Postoperative MI usually occur within 24 hours of surgery but about 10% occur more than 1 day postoperatively.



  • Short-term mortality is directly correlated to the level of troponin elevation and ranges from 3.5% to 25%. Moreover, even postoperative troponin leak negatively impacts long-term survival.
  • The underlying pathology determines optimal management.

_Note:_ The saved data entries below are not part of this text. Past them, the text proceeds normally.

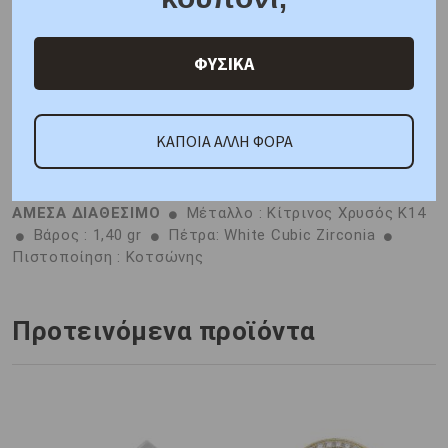
ΦΥΣΙΚΑ
Χαρακτηριστικά
Γιατί εμάς
Ρωτήστε μας
Κριτικές
ΚΑΠΟΙΑ ΑΛΛΗ ΦΟΡΑ
ΑΜΕΣΑ ΔΙΑΘΕΣΙΜΟ
Μέταλλο : Κίτρινος Χρυσός K14
Βάρος : 1,40 gr
Πέτρα: White Cubic Zirconia
Πιστοποίηση : Κοτσώνης
Προτεινόμενα προϊόντα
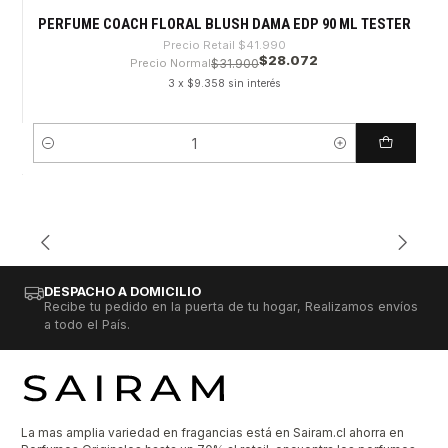
PERFUME COACH FLORAL BLUSH DAMA EDP 90 ML TESTER
Precio Retail
$41.990
$28.072
Precio Normal
$31.900
3 x $9.358 sin interés
Cantidad
DESPACHO A DOMICILIO
Recibe tu pedido en la puerta de tu hogar, Realizamos envíos
a todo el País.
La mas amplia variedad en fragancias está en Sairam.cl ahorra en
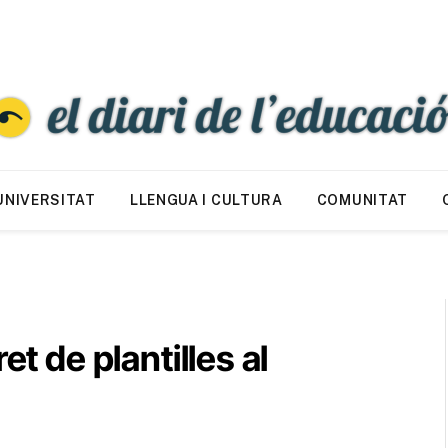
UNIVERSITAT
LLENGUA I CULTURA
COMUNITAT
et de plantilles al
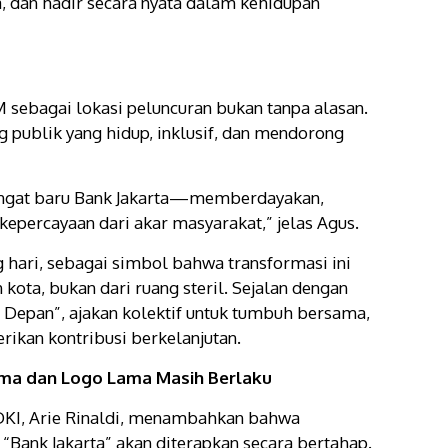
la, dan hadir secara nyata dalam kehidupan
 sebagai lokasi peluncuran bukan tanpa alasan.
g publik yang hidup, inklusif, dan mendorong
ngat baru Bank Jakarta—memberdayakan,
percayaan dari akar masyarakat,” jelas Agus.
g hari, sebagai simbol bahwa transformasi ini
 kota, bukan dari ruang steril. Sejalan dengan
Depan”, ajakan kolektif untuk tumbuh bersama,
rikan kontribusi berkelanjutan.
ama dan Logo Lama Masih Berlaku
DKI, Arie Rinaldi, menambahkan bahwa
Bank Jakarta” akan diterapkan secara bertahap.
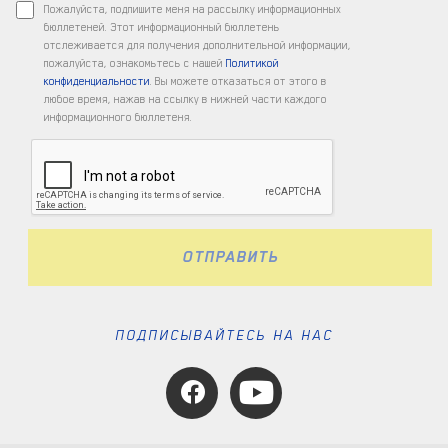
Пожалуйста, подпишите меня на рассылку информационных
бюллетеней. Этот информационный бюллетень
отслеживается для получения дополнительной информации,
пожалуйста, ознакомьтесь с нашей
Политикой
конфиденциальности
. Вы можете отказаться от этого в
любое время, нажав на ссылку в нижней части каждого
информационного бюллетеня.
ОТПРАВИТЬ
ПОДПИСЫВАЙТЕСЬ НА НАС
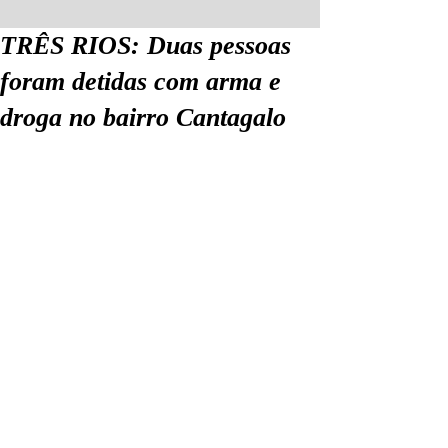
TRÊS RIOS: Duas pessoas
foram detidas com arma e
droga no bairro Cantagalo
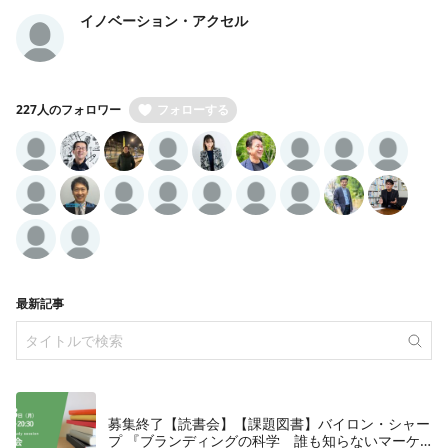
イノベーション・アクセル
227人のフォロワー
フォローする
最新記事
募集終了【読書会】【課題図書】バイロン・シャー
プ 『ブランディングの科学 誰も知らないマーケ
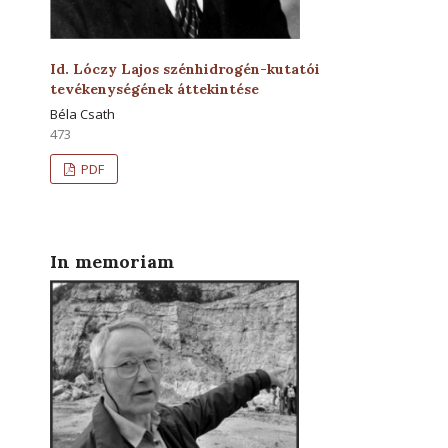
Id. Lóczy Lajos szénhidrogén-kutatói
tevékenységének áttekintése
Béla Csath
473
PDF
In memoriam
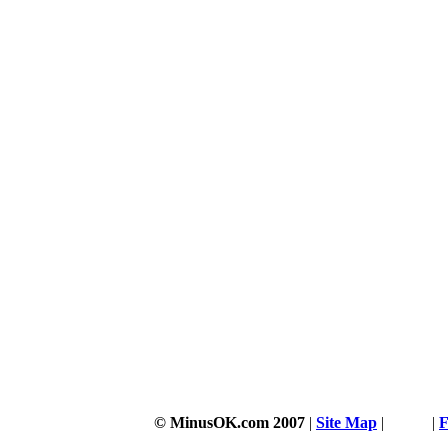
© MinusOK.com 2007
|
Site Map
|
Terms
|
F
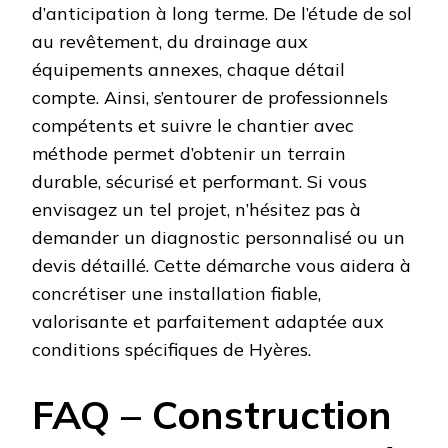
d’anticipation à long terme. De l’étude de sol
au revêtement, du drainage aux
équipements annexes, chaque détail
compte. Ainsi, s’entourer de professionnels
compétents et suivre le chantier avec
méthode permet d’obtenir un terrain
durable, sécurisé et performant. Si vous
envisagez un tel projet, n’hésitez pas à
demander un diagnostic personnalisé ou un
devis détaillé. Cette démarche vous aidera à
concrétiser une installation fiable,
valorisante et parfaitement adaptée aux
conditions spécifiques de Hyères.
FAQ – Construction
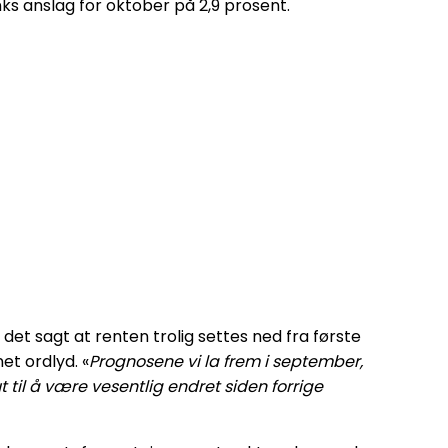
nks anslag for oktober på 2,9 prosent.
et sagt at renten trolig settes ned fra første
et ordlyd. «
Prognosene vi la frem i september,
t til å være vesentlig endret siden forrige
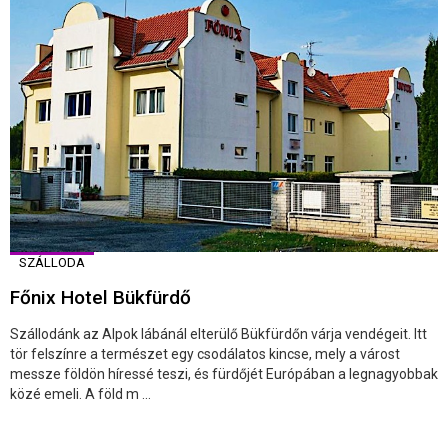
SZÁLLODA
Főnix Hotel Bükfürdő
Szállodánk az Alpok lábánál elterülő Bükfürdőn várja vendégeit. Itt
tör felszínre a természet egy csodálatos kincse, mely a várost
messze földön híressé teszi, és fürdőjét Európában a legnagyobbak
közé emeli. A föld m ...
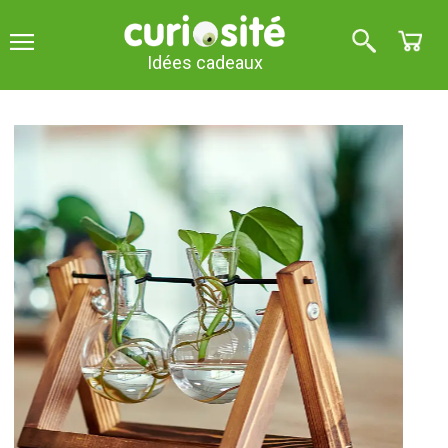
Idées cadeaux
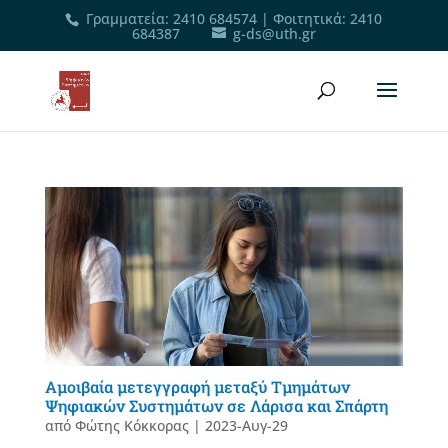
Γραμματεία
:
2410 684574
|
Φοιτητικά
:
2410
684387
g-ds@uth.gr
Αμοιβαία μετεγγραφή μεταξύ Τμημάτων
Ψηφιακών Συστημάτων σε Λάρισα και Σπάρτη
από
Φώτης Κόκκορας
|
2023-Αυγ-29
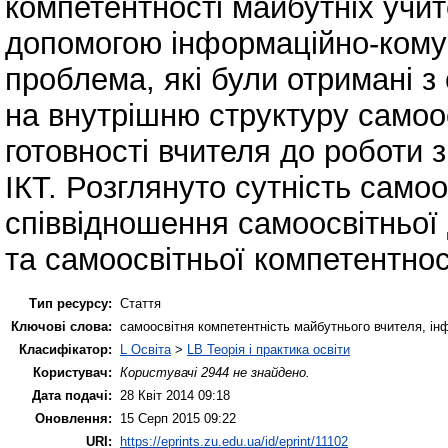
компетентності майбутніх учит
допомогою інформаційно-комуні
проблема, які були отримані з
на внутрішню структуру самоос
готовності вчителя до роботи з
ІКТ. Розглянуто сутність самоо
співвідношення самоосвітньої 
та самоосвітньої компетентнос
Тип ресурсу:
Стаття
Ключові слова:
самоосвітня компетентність майбутнього вчителя, інф
Класифікатор:
L Освіта
>
LB Теорія і практика освіти
Користувач:
Користувачі 2944 не знайдено.
Дата подачі:
28 Квіт 2014 09:18
Оновлення:
15 Серп 2015 09:22
URI:
https://eprints.zu.edu.ua/id/eprint/11102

    • Type 1 postoperative MI with true ST-elevation MI is uncommon and generally treated as a traditional ACS. Risks of management (increased surgical site bleeding) and benefits (of restoring coronary blood flow) need to be carefully weighed with the surgical team prior to initiation of therapy.
    • Type 2 postoperative MI is best treated by restoring the oxygen supply-demand imbalance. Analgesics and beta-blockers are titrated to reduce the heart rate below 60 beats per minute

  • Recognition and treatment includes management of arrhythmias, volume resuscitation and transfusion.






Pathophysiology



Type 1 PMI



Traditional MIs result from an acute coronary syndrome (ACS). More to the point, a vulnerable plaque experiences a spontaneous rupture. This is often associated with plaque inflammation in the face of high emotional or physiologic stress situations. These stressors are common in the perioperative setting where sympathetic tone is high due to release of catecholamines. Additionally, hemodynamic instability is common, and coronary vasoconstriction may occur. The end result is that intracoronary plaques may rupture, initiating the coagulation cascade and the resultant type 1 PMI.



Type 2 PMI



Type 2 PMI is associated with myocardial oxygen supply and demand imbalances and is more common in operative than in nonoperative settings. The main driver for type 2 PMI is tachycardia. Patients with significant coronary artery disease (typically > 70% stenosis) and left ventricular hypertrophy (which increases myocardial demand) quickly overwhelm oxygenation delivery at elevated heart rates. The tachycardia is driven by myriad forces such as increased adrenergic tone, postoperative pain, systemic vasodilation, hypovolemia, and anemia. Electrocardiographically this presents as ST-depression rather than overt ST-elevation MI in the bulk of cases.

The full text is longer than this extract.